Khofifah diposisikan Golkar Jatim hanya sebagai kandidat Cawapres, bisa jadi karena dari survei sejumlah lembaga, elektabilitasnya untuk kandidat Capres memang tak ‘nendang’.

Dalam survei terbaru The Republic Institute periode 1 hingga 13 September 2021 dengan 1.225 responden yang tersebar di 38 kabupaten dan kota di Jatim, Khofifah bahkan tak masuk lima besar.

Khofifah hanya dipilih 3,2% responden warga Jatim, sangat jauh dengan pemuncak elektabilitas Ganjar Pranowo (31,4%). Elektabilitas perempuan yang juga ketua umum PP Muslimat NU itu rata-rata air dengan Tri Rismaharini (2,9%), Muhaimin Iskandar (2,2%), Ridwan Kamil (1,9%), dan Sandiaga Uno (1,5%).
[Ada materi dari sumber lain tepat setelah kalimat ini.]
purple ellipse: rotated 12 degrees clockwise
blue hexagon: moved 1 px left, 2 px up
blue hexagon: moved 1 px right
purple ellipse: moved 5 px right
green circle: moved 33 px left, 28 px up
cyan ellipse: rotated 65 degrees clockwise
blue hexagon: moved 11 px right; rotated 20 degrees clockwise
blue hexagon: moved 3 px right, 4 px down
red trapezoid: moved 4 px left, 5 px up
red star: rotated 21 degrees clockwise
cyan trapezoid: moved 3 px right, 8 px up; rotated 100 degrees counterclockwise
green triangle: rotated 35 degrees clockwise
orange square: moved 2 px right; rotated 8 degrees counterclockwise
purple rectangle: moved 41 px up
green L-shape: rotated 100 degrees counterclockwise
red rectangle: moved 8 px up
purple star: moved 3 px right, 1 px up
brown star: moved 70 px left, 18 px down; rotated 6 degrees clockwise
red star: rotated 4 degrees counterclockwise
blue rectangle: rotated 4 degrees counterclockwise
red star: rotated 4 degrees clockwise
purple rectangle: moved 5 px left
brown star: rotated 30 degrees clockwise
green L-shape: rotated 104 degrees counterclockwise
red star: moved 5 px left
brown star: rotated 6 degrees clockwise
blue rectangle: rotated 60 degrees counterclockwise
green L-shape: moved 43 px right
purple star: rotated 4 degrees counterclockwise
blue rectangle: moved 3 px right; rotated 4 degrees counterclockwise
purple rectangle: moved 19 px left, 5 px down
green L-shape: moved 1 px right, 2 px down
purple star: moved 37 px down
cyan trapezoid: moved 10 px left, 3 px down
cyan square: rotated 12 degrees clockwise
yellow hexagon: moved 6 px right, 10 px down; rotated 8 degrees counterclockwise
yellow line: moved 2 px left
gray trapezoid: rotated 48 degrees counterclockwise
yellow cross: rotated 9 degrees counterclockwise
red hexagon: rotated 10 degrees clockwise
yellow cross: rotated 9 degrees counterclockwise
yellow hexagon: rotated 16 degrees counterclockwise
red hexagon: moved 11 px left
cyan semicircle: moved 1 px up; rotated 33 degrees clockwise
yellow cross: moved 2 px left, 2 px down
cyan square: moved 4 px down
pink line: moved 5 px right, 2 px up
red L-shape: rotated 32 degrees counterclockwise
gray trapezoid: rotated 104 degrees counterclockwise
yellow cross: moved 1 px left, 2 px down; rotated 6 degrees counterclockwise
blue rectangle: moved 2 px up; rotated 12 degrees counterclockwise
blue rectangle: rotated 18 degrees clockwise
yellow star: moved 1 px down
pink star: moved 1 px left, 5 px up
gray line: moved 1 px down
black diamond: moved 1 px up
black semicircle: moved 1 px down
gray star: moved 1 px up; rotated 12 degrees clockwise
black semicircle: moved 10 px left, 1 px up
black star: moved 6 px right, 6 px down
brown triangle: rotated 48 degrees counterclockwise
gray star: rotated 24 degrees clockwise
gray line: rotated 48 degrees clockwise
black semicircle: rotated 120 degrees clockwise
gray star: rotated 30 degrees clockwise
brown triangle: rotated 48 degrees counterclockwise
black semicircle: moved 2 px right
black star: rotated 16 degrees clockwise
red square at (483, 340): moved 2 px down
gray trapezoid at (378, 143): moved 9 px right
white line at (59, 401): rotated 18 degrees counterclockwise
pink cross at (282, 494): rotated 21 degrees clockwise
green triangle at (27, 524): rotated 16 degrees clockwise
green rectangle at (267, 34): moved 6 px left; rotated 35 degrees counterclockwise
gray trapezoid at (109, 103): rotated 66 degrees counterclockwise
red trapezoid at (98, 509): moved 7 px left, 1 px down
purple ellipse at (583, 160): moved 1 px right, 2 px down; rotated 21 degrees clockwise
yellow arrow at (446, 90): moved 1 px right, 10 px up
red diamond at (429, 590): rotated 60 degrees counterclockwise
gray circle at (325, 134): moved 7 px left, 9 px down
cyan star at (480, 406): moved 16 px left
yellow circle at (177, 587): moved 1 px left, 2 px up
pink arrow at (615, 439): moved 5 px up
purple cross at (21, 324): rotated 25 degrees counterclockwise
Bahkan Pakar Sosial Politik asal Universitas Islam Negeri Sunan Ampel (UINSA) Surabaya, Andri Arianto menilai, nama Khofifah masuk bursa Pilpres 2024 saja sudah bagus jika melihat tidak mengkilapnya prestasi Jatim.

“Dia berhasil kok dalam kontestasi bursa. Masuklah namanya, syukur-syukur dilirik. Kalau dilirik ya alhamdulillah, kalau enggak ya iseng-iseng berhadiah,” kata Andri.

“Tidak hanya survei kali ini ya, beberapa lalu itu kan juga masuk lima besar saja berat. Artinya ya bursa. Berhasil dalam membangun citra diri terkait bursa Pilpres, itu berhasil meskipun angkanya kecil,” tandasnya.

Jadi lebih realistis kalau Khofifah maju Cawapres? “Realistisnya bursa, masuk dalam bursa dan sekarang terpenuhi toh, masuk dalam bursa meskipun persentasenya kecil,” sergah Andri.

“Realistisnya masih bursa, belum sampai pada pelirikan potensi Wapres. Sebagai bursa, saya kira Bu Khofifah berhasil. Masuk dalam bursa gitu aja, angkanya kan keluar. Tidak mengkilapnya prestasi Jatim di mata masyarakat, itu masuk bursa Pilpres sudah sangat bagus,” ucapnya.

Jika di bursa Capres dipandang sebelah mata responden, Khofifah justru kampiun di bursa Cagub Jatim 2024. Dari survei The Republic Institute, elektabilitas Khofifah berada di posisi teratas (38,1%) meski terus dibuntuti Risma (23,9%). Menyusul di bawahnya yakni Saifullah Yusuf (11,8%) dan Emil Elestianto Dardak (6%).